- 1Department of Medicine, Federal University of São Carlos (UFSCar), São Carlos, Brazil
- 2General Surgery, Santa Casa de São Carlos, São Carlos, Brazil
- 3University Hospital of the Federal University of São Carlos, São Carlos, Brazil
- 4Department of Medicine, Cleveland Clinic Lerner College of Medicine, Case Western Reserve University, Cleveland, OH, United States
Introduction
Crohn's disease (CD) is an inflammatory bowel disease (IBD) of the gastrointestinal tract (GIT) with a complex, not yet fully understood pathogenesis that includes genetic aspects, environmental influences (including the gut microbiota), and dysregulation of innate and adaptive immune responses (1). Although GIT is the main source of CD symptoms, there may also be extraintestinal manifestations (EIM), including dermatologic conditions such as pyoderma gangrenosum and erythema nodosum (2).

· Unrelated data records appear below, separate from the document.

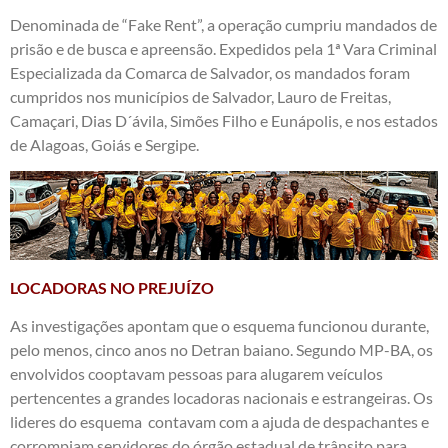
Denominada de “Fake Rent”, a operação cumpriu mandados de
prisão e de busca e apreensão. Expedidos pela 1ª Vara Criminal
Especializada da Comarca de Salvador, os mandados foram
cumpridos nos municípios de Salvador, Lauro de Freitas,
Camaçari, Dias D´ávila, Simões Filho e Eunápolis, e nos estados
de Alagoas, Goiás e Sergipe.
LOCADORAS NO PREJUÍZO
As investigações apontam que o esquema funcionou durante,
pelo menos, cinco anos no Detran baiano. Segundo MP-BA, os
envolvidos cooptavam pessoas para alugarem veículos
pertencentes a grandes locadoras nacionais e estrangeiras. Os
lideres do esquema contavam com a ajuda de despachantes e
corrompiam servidores do órgão estadual de trânsito para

Hidradenitis suppurativa (HS) or acne inversa is also a chronic, recurrent and debilitating inflammatory and immune-mediated disease of the pilosebaceous unit. Painful subcutaneous nodules, pustules, abscesses, fistulas, and scar tissue are the most common manifestations. HS preferentially affects skin folds, especially axillary, inguinal, perianal, perineal, gluteal, inframammary, and anogenital conditions (2–6). The prevalence of HS is 0.1 to 1%, with onset at puberty and adolescence, more frequent in women (7, 8). The pathogenesis of HS is multifactorial, being an autoinflammatory process triggered by a perifollicular lymphocytic infiltrate leading to occlusion of the excretory ducts of the apocrine glands, dilatation and rupture of the pilosebaceous unit. The result is increased inflammation with the formation of tunnels connected to the skin surface and filled with debris. The local microbiota may play a role in the dysregulation of the innate immune system (4–6). Genetic factors also play a role, with a familial disorder present in 34% of cases (9). Several known autoinflammatory syndromes are associated with HS including PASH (pyoderma gangrenosum, acne, and HS), a potentially debilitating disorder (10). Although unclear, studies have demonstrated the association of HS with dysregulation of the interleukin (IL) 12/23 and tumor necrosis factor-α (TNF-α) inflammatory pathways (8).

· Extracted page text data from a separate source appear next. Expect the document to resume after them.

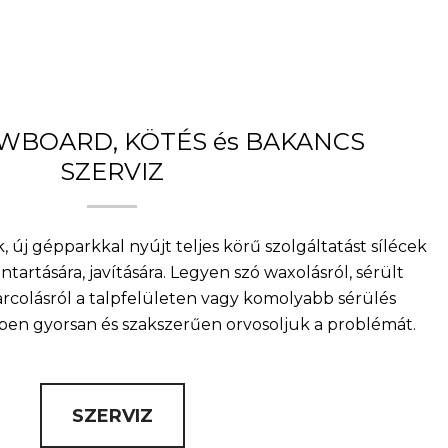
OWBOARD, KÖTÉS és BAKANCS
SZERVIZ
, új gépparkkal nyújt teljes körű szolgáltatást sílécek
artására, javítására. Legyen szó waxolásról, sérült
arcolásról a talpfelületen vagy komolyabb sérülés
nkben gyorsan és szakszerűen orvosoljuk a problémát.
SZERVIZ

Several studies have shown cases of associations between HS and CD, but a direct relationship was not clear (9, 11, 12). Recent studies have found clinical, pathogenic, and immunogenic features common to CD and HS that may support the theory that HS is an extraintestinal manifestation (EIM) of CD. The questions that remain are: Is HS actually metastatic CD? Are HS and Crohn's disease similar immune-mediated diseases? Is HS an EIM of CD?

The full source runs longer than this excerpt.